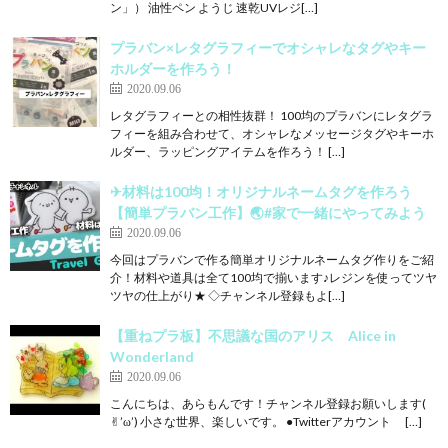
ン」） 油性ペン ようじ 速乾UVレジ[…]
プラバン×レタグラフィーでオシャレなタグやキー
ホルダーを作ろう！
2020.09.06
レタグラフィーとの相性抜群！ 100均のプラバンにレタグラ
フィーを組み合わせて、オシャレなメッセージタグやキーホ
ルダー、ラッピングアイテムを作ろう！ […]
✈材料は100均！オリジナルネームタグを作ろう
【簡単プラバン工作】🌏#家で一緒にやってみよう
2020.09.06
今回はプラバンで作る簡単オリジナルネームタグ作りをご紹
介！材料や道具は全て100均で揃います♪レジンを使ってツヤ
ツヤの仕上がり★ ◇チャンネル登録もよ[…]
【重ねプラ板】不思議な国のアリス Alice in
Wonderland
2020.09.06
こんにちは、あらもんです！チャンネル登録お願いします(
✌︎’ω’) 小さな世界、楽しいです。 ●Twitterアカウント […]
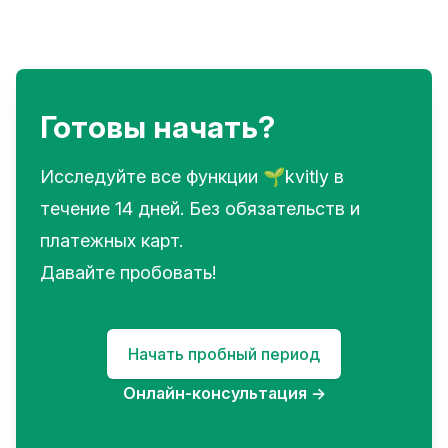
Готовы начать?
Исследуйте все функции 🌱kvitly в
течение 14 дней. Без обязательств и
платежных карт.
Давайте пробовать!
Начать пробный период
Онлайн-консультация
→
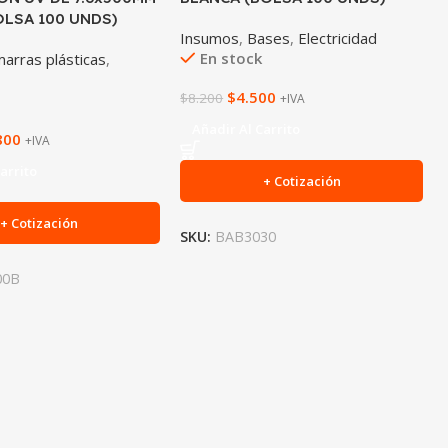
LSA 100 UNDS)
Insumos
,
Bases
,
Electricidad
En stock
arras plásticas
,
$
4.500
$
8.200
+IVA
Añadir Al Carrito
800
+IVA
arrito
+ Cotización
+ Cotización
SKU:
BAB3030
00B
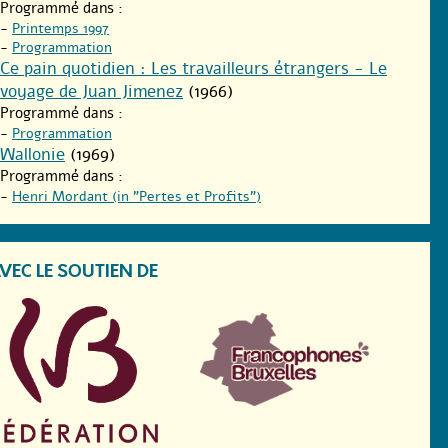
Programmé dans :
-
Printemps 1997
-
Programmation
Ce pain quotidien : Les travailleurs étrangers - Le
voyage de Juan Jimenez
(1966)
Programmé dans :
-
Programmation
Wallonie
(1969)
Programmé dans :
-
Henri Mordant (in "Pertes et Profits")
VEC LE SOUTIEN DE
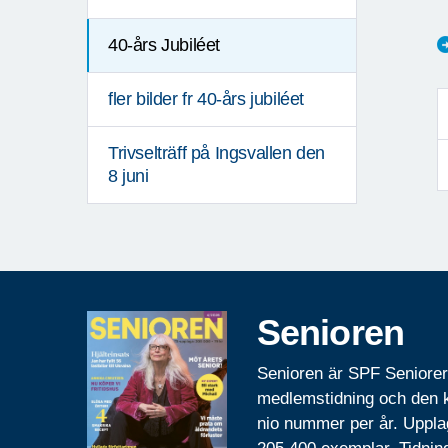
F
40-års Jubiléet
fler bilder fr 40-års jubiléet
Trivselträff på Ingsvallen den
8 juni
Senioren
Senioren är SPF Seniore
medlemstidning och den
nio nummer per år. Uppla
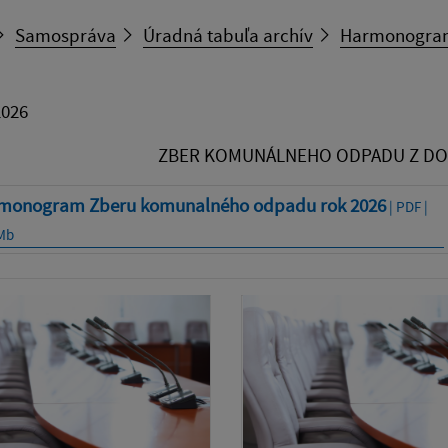
Samospráva
Úradná tabuľa archív
Harmonogram
2026
ZBER KOMUNÁLNEHO ODPADU Z DO
monogram Zberu komunalného odpadu rok 2026
| PDF |
 Mb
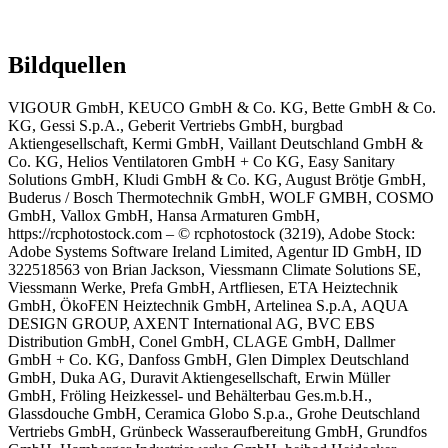
Bildquellen
VIGOUR GmbH, KEUCO GmbH & Co. KG, Bette GmbH & Co.
KG, Gessi S.p.A., Geberit Vertriebs GmbH, burgbad
Aktiengesellschaft, Kermi GmbH, Vaillant Deutschland GmbH &
Co. KG, Helios Ventilatoren GmbH + Co KG, Easy Sanitary
Solutions GmbH, Kludi GmbH & Co. KG, August Brötje GmbH,
Buderus / Bosch Thermotechnik GmbH, WOLF GMBH, COSMO
GmbH, Vallox GmbH, Hansa Armaturen GmbH,
https://rcphotostock.com – © rcphotostock (3219), Adobe Stock:
Adobe Systems Software Ireland Limited, Agentur ID GmbH, ID
322518563 von Brian Jackson, Viessmann Climate Solutions SE,
Viessmann Werke, Prefa GmbH, Artfliesen, ETA Heiztechnik
GmbH, ÖkoFEN Heiztechnik GmbH,
Artelinea S.p.A,
AQUA
DESIGN GROUP, AXENT International AG,
BVC EBS
Distribution GmbH,
Conel GmbH,
CLAGE GmbH, Dallmer
GmbH + Co. KG, Danfoss GmbH, Glen Dimplex Deutschland
GmbH, Duka AG, Duravit Aktiengesellschaft, Erwin Müller
GmbH, Fröling Heizkessel- und Behälterbau Ges.m.b.H.,
Glassdouche GmbH, Ceramica Globo S.p.a., Grohe Deutschland
Vertriebs GmbH, Grünbeck Wasseraufbereitung GmbH,
Grundfos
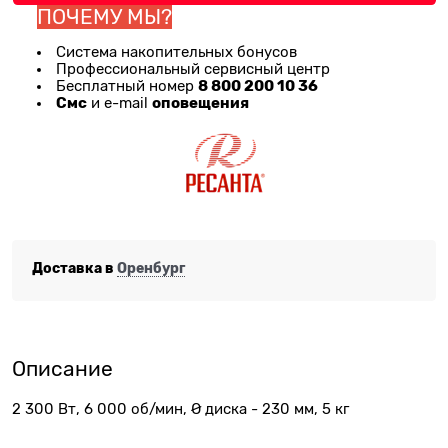
ПОЧЕМУ МЫ?
Система накопительных бонусов
Профессиональный сервисный центр
8 800 200 10 36
Бесплатный номер
Смс
оповещения
и e-mail
Доставка в
Оренбург
Описание
2 300 Вт, 6 000 об/мин, Ø диска - 230 мм, 5 кг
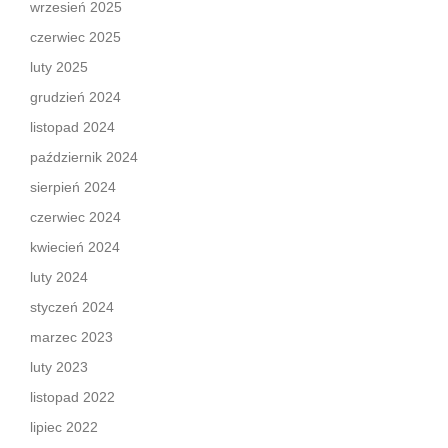
wrzesień 2025
czerwiec 2025
luty 2025
grudzień 2024
listopad 2024
październik 2024
sierpień 2024
czerwiec 2024
kwiecień 2024
luty 2024
styczeń 2024
marzec 2023
luty 2023
listopad 2022
lipiec 2022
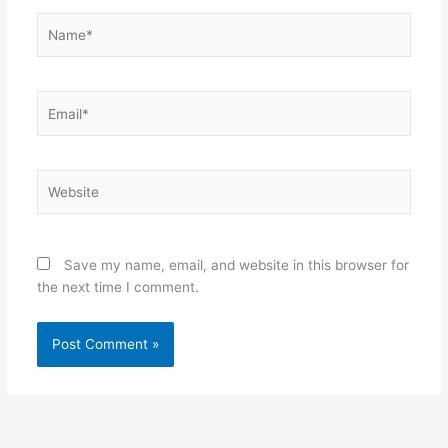
Name*
Email*
Website
Save my name, email, and website in this browser for
the next time I comment.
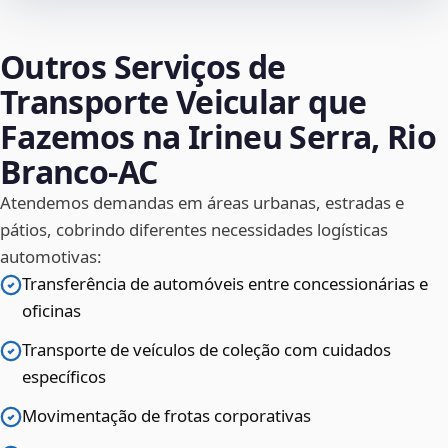
Outros Serviços de
Transporte Veicular que
Fazemos na Irineu Serra, Rio
Branco‑AC
Atendemos demandas em áreas urbanas, estradas e
pátios, cobrindo diferentes necessidades logísticas
automotivas:
Transferência de automóveis entre concessionárias e
oficinas
Transporte de veículos de coleção com cuidados
específicos
Movimentação de frotas corporativas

**Task**.
Retype only the lines above from the one with "Профессиональный сервисный центр" through the one with "listopad 2022", exactly and with both ends. Images stay out.

**Solution**.
Профессиональный сервисный центр
8 800 200 10 36
Бесплатный номер
Смс
оповещения
и e-mail
Доставка в
Оренбург
Описание
2 300 Вт, 6 000 об/мин, Ø диска - 230 мм, 5 кг
wrzesień 2025
czerwiec 2025
luty 2025
grudzień 2024
listopad 2024
październik 2024
sierpień 2024
czerwiec 2024
kwiecień 2024
luty 2024
styczeń 2024
marzec 2023
luty 2023
listopad 2022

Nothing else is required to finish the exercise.